Geomatrix Consultants is an environmental engineering and engineering geology firm headquartered in Oakland, California. A mid-sized, employee-owned firm, it delivers consulting services in the fields of engineering, applied environmental and earth sciences, air quality and toxicology, and decision analysis and risk assessment.
While the firm’s geosciences engineering projects center mainly around land-based seismic hazard work, it also works a great deal in the offshore environment. Clients include many of the major oil and gas corporations – such as Shell, BP, and Chevron – as well as municipalities and major utilities such as Pacific Gas & Electric and Southern California Edison. Geomatrix also conducts seismic hazard research under contract to the U.S. Geological Survey (USGS).
"A mid-sized, employee-owned firm, [Geomatrix] delivers consulting services in the fields of engineering, applied environmental and earth sciences, air quality and toxicology, and decision analysis and risk assessment"
As oil and gas exploration moves farther offshore, the need to study the associated geohazards becomes more critical. “When you move off the shelf and onto the continental slope, you move into an environment characterized by significantly higher rates of geologic activity,” explains Michael Angell, a senior geologist at Geomatrix. “Slope failures, turbidity currents, and debris flows; mud volcano activity; overpressured formations; and accumulation of shallow gas – all these things can present hazards that require understanding in order to move forward with deepwater engineering projects.” That’s where Geomatrix comes in.
Planning for pipeline placement, the kind of project for which Geomatrix is hired, involves many steps. The first is to compile and interpret existing data on the geologic site conditions. This involves reviewing data from satellites, seismic reflection, side-scan sonar and multibeam, and USGS studies, for example. The firm builds a project database with all this information, synthesizing it in a project-specific GIS (geographic information system) platform for easy analysis. Geomatrix geologists and engineers then work together to recommend the best preliminary route for the pipeline placement, after which the client will hire a firm to do a geophysical survey of the pipeline route, using a deep-tow fish with side-scan sonar, multibeam, and sub-bottom profilers. Although Geomatrix doesn’t do the geophysical survey (providing analysis rather than actually operating the survey equipment), the company will typically put someone onboard the survey vessel to do real-time quality control and interpretation of the data.
"Within the technical staff (totaling about 250), 21 percent are scientists, 39 percent are engineers, and 40 percent are geologists. Three-quarters of the technical staff hold advanced degrees in engineering or the sciences"

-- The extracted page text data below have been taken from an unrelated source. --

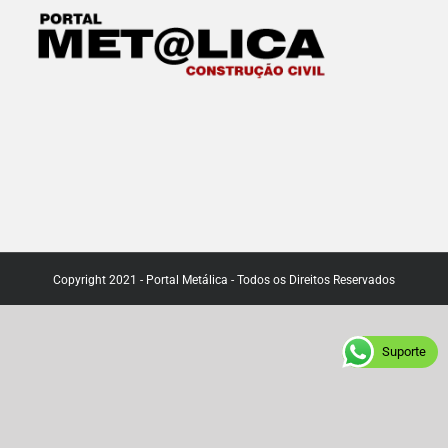
Copyright 2021 - Portal Metálica - Todos os Direitos Reservados
Suporte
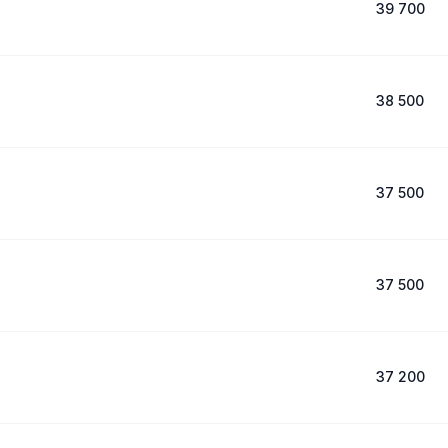
39 700
38 500
37 500
37 500
37 200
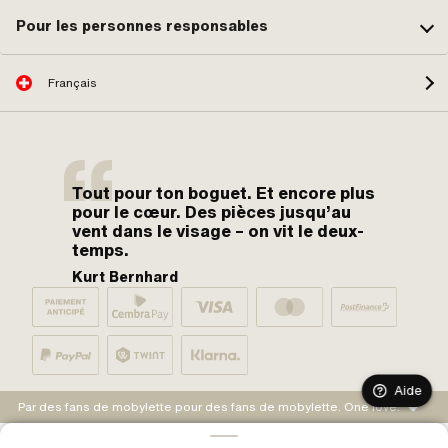
Pour les personnes responsables
Français
Tout pour ton boguet. Et encore plus
pour le cœur. Des pièces jusqu’au
vent dans le visage – on vit le deux-
temps.
Kurt Bernhard
Aide
Par des fans de mobylette pour des fans de mobylette. One love.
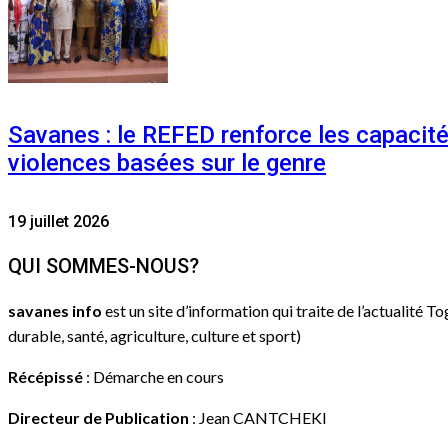
Savanes : le REFED renforce les capacit
violences basées sur le genre
19 juillet 2026
QUI SOMMES-NOUS?
savanes info
est un site d’information qui traite de l’actualité T
durable, santé, agriculture, culture et sport)
Récépissé
: Démarche en cours
Directeur de Publication
: Jean CANTCHEKI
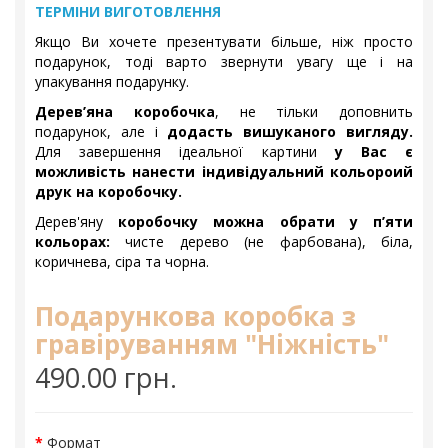
ТЕРМІНИ ВИГОТОВЛЕННЯ
Якщо Ви хочете презентувати більше, ніж просто
подарунок, тоді варто звернути увагу ще і на
упакування подарунку.
Дерев’яна коробочка
, не тільки доповнить
подарунок, але і
додасть вишуканого вигляду.
Для завершення ідеальної картини
у Вас є
можливість нанести індивідуальний кольороий
друк на коробочку.
Дерев'яну
коробочку можна обрати у п’яти
кольорах:
чисте дерево (не фарбована), біла,
коричнева, сіра та чорна.
Подарункова коробка з
гравіруванням "Ніжність"
490.00 грн.
Формат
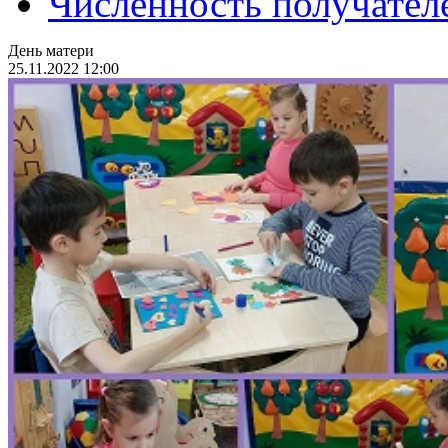
Численность получател
День матери
25.11.2022 12:00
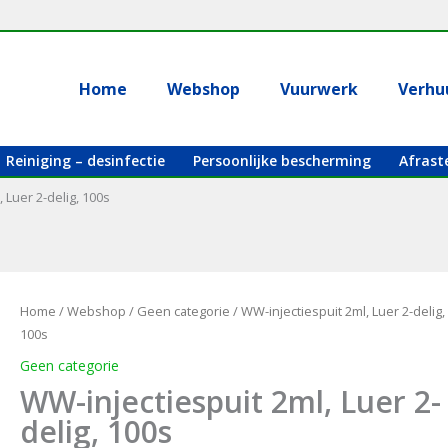
Home
Webshop
Vuurwerk
Verhu
Reiniging – desinfectie
Persoonlijke bescherming
Afrast
 Luer 2-delig, 100s
Home
/
Webshop
/
Geen categorie
/ WW-injectiespuit 2ml, Luer 2-delig,
100s
Geen categorie
WW-injectiespuit 2ml, Luer 2-
delig, 100s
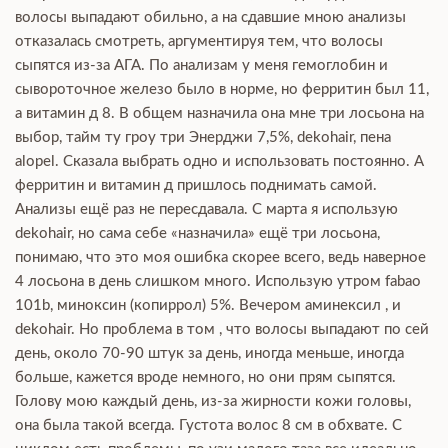
волосы выпадают обильно, а на сдавшие мною анализы
отказалась смотреть, аргументируя тем, что волосы
сыпятся из-за АГА. По анализам у меня гемоглобин и
сывороточное железо было в норме, но ферритин был 11,
а витамин д 8. В общем назначила она мне три лосьона на
выбор, тайм ту гроу три Энерджи 7,5%, dekohair, пена
alopel. Сказала выбрать одно и использовать постоянно. А
ферритин и витамин д пришлось поднимать самой.
Анализы ещё раз не пересдавала. С марта я использую
dekohair, но сама себе «назначила» ещё три лосьона,
понимаю, что это моя ошибка скорее всего, ведь наверное
4 лосьона в день слишком много. Использую утром fabao
101b, миноксин (копиррол) 5%. Вечером аминексил , и
dekohair. Но проблема в том , что волосы выпадают по сей
день, около 70-90 штук за день, иногда меньше, иногда
больше, кажется вроде немного, но они прям сыпятся.
Голову мою каждый день, из-за жирности кожи головы,
она была такой всегда. Густота волос 8 см в обхвате. С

Geomatrix currently employs roughly 300 people, working in offices in Northern and Southern California, New York, Texas, Minnesota, and Ontario. Within the technical staff (totaling about 250), 21 percent are scientists, 39 percent are engineers, and 40 percent are geologists. Three-quarters of the technical staff hold advanced degrees in engineering or the sciences. “We sometimes hire people with four-year degrees for entry-level positions, but to advance within the company, typically those individuals will go back to school and get a master’s degree or doctorate,” explains Angell.
In addition to pipeline placement and offshore hazard analysis, Geomatrix is involved in many other marine-related areas. Other areas of expertise include geotechnical engineering for port facilities, wastewater engineering, water resources management, and storm water management.